What is Quantum Computing

What is Quantum Computing

How To

Since the 1980s, scientists have been trying their hand at developing the quantum computer (or quantum computer). A supercomputer that exploits the laws of physics and quantum mechanics to overcome the barriers of today’s supercomputers and open new horizons for Intelligence. In this article, we will give a complete guide about what is quantum computing?

Currently, systems based on a few qubits are already available. Still, the research challenge is to develop Quantum Computing systems or to build quantum computers based on hundreds or thousands of qubits. A condition that would allow a real “quantum leap” in the number and quality of computations. So, that a quantum computer could do.

Systems containing thousands of qubits could still arrive within a decade, and IBM, Google, Microsoft, Intel, and research centers such as MIT and Harvard are playing the game in the United States that clash, almost on the verge of a cold war. Politics, with the centers of Russia and China. The European Union has also decided to take on an essential role by investing one billion euros over the next ten years. Thanks to the “push” made by the Italian physicist Tommaso Calarco, director of the Center for Integrated Quantum Sciences and Technologies of the University of Ulm (Germany).

What is quantum computing?

What is Quantum Computing

Quantum computing can, therefore, be defined as the set of computational techniques and their study that use quanta to store and process information. Many points differentiate it from classical computer science, especially in its founding principles.

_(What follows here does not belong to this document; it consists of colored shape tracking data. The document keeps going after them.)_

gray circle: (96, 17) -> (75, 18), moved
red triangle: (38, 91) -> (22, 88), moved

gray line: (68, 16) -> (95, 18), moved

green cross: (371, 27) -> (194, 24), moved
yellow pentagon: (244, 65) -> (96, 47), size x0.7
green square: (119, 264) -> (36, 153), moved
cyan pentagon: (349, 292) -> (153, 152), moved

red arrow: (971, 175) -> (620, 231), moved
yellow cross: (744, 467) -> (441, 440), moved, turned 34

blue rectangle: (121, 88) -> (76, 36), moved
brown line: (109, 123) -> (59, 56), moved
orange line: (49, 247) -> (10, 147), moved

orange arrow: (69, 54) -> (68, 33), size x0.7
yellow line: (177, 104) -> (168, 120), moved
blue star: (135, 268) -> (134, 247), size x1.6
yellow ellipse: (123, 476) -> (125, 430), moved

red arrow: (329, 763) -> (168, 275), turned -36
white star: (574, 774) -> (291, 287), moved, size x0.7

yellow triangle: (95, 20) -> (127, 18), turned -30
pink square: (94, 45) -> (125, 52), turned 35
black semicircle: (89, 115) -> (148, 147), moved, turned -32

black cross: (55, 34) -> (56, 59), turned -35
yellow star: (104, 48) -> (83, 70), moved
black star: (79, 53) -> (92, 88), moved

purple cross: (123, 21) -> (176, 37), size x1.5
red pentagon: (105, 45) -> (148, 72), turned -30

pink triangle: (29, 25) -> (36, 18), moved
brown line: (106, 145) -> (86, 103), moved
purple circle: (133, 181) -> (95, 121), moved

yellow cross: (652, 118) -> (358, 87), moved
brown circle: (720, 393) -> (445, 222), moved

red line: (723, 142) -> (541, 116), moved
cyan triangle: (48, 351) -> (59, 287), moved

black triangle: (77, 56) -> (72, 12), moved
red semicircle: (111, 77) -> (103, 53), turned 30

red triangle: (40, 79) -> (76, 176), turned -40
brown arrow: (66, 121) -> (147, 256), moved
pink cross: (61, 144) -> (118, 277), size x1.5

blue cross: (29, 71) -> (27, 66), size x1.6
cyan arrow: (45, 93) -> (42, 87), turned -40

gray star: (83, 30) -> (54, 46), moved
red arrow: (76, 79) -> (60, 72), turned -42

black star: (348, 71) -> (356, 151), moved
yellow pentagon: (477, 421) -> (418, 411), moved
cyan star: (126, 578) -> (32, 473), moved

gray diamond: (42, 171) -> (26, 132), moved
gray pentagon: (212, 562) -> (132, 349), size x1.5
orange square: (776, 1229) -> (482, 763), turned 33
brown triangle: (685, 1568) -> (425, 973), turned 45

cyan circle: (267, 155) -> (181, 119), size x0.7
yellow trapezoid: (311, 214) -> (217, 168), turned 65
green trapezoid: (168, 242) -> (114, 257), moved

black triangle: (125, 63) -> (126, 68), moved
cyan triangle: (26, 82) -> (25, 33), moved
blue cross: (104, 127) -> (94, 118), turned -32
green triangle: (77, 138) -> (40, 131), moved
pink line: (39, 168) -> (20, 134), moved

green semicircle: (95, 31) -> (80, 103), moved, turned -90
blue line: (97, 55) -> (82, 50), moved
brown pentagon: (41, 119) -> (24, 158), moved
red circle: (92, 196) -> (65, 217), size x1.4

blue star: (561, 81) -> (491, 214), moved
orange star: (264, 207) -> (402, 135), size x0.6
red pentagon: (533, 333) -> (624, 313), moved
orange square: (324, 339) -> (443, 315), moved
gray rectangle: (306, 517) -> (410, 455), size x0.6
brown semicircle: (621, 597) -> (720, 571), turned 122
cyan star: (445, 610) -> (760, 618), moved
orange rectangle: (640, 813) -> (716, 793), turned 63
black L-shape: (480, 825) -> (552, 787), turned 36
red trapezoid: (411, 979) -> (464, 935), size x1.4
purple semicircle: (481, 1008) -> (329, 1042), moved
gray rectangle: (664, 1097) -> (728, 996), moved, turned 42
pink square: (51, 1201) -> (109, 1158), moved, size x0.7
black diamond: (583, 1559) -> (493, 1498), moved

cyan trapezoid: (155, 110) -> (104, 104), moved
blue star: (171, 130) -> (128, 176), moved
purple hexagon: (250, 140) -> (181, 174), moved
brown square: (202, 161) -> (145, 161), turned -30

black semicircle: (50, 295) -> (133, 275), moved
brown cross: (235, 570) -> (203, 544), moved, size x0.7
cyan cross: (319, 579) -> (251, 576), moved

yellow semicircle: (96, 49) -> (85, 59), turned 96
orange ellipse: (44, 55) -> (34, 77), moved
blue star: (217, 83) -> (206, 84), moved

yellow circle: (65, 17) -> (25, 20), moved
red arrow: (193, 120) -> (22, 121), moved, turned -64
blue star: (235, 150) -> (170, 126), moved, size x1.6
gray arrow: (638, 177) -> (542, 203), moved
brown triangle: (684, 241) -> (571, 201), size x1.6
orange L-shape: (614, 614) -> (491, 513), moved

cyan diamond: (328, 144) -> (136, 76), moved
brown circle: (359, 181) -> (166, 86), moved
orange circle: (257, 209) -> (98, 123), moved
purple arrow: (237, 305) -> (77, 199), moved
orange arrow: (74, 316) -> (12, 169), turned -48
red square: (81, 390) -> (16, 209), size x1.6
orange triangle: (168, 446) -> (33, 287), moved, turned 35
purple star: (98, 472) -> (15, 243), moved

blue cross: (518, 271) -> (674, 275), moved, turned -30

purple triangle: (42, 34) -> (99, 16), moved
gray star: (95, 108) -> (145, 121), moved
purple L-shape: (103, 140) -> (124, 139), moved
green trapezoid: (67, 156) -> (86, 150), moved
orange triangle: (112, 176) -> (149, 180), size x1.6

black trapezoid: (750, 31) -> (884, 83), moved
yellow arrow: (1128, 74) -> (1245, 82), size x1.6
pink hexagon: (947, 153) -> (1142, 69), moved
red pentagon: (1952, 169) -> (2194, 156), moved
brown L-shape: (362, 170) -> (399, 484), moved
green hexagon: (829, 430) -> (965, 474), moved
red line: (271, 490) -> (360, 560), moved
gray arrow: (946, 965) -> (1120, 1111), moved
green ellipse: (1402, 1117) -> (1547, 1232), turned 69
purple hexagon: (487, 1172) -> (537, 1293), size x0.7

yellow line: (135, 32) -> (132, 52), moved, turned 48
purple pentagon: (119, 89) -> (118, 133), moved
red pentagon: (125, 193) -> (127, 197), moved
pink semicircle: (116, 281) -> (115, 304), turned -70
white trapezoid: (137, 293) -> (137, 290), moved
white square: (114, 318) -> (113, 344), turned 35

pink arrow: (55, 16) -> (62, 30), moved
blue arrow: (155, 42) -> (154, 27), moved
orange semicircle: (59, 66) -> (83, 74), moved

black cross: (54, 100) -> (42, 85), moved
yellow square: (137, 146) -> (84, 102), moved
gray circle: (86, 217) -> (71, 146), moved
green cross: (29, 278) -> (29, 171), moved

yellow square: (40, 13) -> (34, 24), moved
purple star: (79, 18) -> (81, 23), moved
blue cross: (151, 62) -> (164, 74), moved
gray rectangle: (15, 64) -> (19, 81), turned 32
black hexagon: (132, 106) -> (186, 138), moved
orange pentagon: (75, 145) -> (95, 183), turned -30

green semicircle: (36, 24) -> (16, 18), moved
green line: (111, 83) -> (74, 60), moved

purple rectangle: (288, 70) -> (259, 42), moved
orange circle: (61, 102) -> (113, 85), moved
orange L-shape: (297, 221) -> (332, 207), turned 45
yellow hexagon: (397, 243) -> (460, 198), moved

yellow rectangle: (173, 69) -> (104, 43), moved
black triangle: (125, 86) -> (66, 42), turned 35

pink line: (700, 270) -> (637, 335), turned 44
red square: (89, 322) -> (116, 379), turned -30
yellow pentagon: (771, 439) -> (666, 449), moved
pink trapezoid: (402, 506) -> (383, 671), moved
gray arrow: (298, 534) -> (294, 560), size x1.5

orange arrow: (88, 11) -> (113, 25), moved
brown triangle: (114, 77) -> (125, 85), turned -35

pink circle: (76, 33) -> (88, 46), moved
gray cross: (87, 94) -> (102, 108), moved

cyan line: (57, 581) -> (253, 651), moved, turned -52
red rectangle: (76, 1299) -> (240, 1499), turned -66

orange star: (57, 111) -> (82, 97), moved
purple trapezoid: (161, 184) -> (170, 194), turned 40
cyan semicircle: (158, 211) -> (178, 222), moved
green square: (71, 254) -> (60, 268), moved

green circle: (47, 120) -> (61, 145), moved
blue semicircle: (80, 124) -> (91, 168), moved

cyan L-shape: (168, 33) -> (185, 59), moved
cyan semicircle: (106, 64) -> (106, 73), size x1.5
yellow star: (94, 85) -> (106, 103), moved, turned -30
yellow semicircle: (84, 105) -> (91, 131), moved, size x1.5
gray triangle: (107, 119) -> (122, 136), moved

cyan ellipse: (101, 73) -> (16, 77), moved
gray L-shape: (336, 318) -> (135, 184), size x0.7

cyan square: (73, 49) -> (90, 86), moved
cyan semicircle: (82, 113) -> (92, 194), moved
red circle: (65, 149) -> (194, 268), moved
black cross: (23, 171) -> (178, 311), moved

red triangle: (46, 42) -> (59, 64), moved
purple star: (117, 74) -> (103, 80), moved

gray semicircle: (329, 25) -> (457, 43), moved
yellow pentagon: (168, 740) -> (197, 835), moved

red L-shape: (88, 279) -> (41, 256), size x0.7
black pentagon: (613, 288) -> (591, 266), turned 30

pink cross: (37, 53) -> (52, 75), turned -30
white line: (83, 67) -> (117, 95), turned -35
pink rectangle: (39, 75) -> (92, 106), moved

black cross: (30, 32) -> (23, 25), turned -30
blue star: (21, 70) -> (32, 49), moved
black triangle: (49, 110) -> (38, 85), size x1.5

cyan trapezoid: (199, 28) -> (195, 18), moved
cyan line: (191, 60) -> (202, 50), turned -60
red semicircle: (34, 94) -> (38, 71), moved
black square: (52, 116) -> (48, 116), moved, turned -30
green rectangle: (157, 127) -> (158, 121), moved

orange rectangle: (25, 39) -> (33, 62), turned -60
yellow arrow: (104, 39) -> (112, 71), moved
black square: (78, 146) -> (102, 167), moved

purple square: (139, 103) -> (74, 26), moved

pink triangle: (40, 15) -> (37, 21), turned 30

Quantum computing, first of all, is based on the principle of no-cloning. Therefore, read with absolute fidelity. Every measurement made on the quantum state destroys much of the information it contains, leaving it in a “base state.” Finally, the data can be encoded and encoded with non-local correlations between different parts of the physical system based on quantum entanglement.

Although it may appear less defined and less “precise” than computer science as we know it today. It is demonstrable that quantum Turing Machines can reach the same degree of precision as classical Turing Machines but can perform calculations and operations impossible for the latter.

What is the qubit

If the basis of classical computing is the bit intended as the minimum unit of information. At the base of quantum computing, we find the qubit or quantum bit. Compared to the “classic bit,” the quantum bit offers greater versatility and computing potential. While the former can only assume a well-defined value (“0” or “1”, “open” or “closed,” “on” or “off”), the qubit can also assume superimposed values.

According to the Heisenberg uncertainty principle, a quantum element – such as the qubit – will never have a well-defined “value state” but will have overlapping and indeterminable values. In the famous paradox proposed by Schrödinger to explain his theory. The cat can be simultaneously alive or dead. In the case of electrons, this principle dictates that it is impossible to determine with certainty, at the instant of time. The energy associated with them and their position at the same time. Therefore, according to the parameters of the system, many combinations of punches and parts will be possible, but not all by the same principle in quantum computing. The qubit can simultaneously assume the value of “0” and “1”.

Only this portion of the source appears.